--- DATA RECORDS ---

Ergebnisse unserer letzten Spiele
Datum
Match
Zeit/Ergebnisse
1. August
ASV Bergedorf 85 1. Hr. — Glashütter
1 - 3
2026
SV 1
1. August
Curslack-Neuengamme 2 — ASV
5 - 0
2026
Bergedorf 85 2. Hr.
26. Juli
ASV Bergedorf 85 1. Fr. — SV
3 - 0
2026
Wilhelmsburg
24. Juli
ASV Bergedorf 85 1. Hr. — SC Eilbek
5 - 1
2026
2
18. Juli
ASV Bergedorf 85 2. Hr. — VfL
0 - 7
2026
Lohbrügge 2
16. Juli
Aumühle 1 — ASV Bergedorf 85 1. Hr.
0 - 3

---
--- DATA RECORDS ---

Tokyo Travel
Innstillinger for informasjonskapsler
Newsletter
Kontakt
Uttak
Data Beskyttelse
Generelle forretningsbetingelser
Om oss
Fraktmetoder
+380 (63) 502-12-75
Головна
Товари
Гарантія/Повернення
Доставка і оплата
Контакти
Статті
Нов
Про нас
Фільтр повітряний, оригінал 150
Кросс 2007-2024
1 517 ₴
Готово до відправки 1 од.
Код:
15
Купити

---

EXERCISE OBJECTIVE ::
Look through the material and find each line that includes "Ergebnisse", then copy it.

FINISHED TASK ::
Ergebnisse unserer letzten Spiele
Zeit/Ergebnisse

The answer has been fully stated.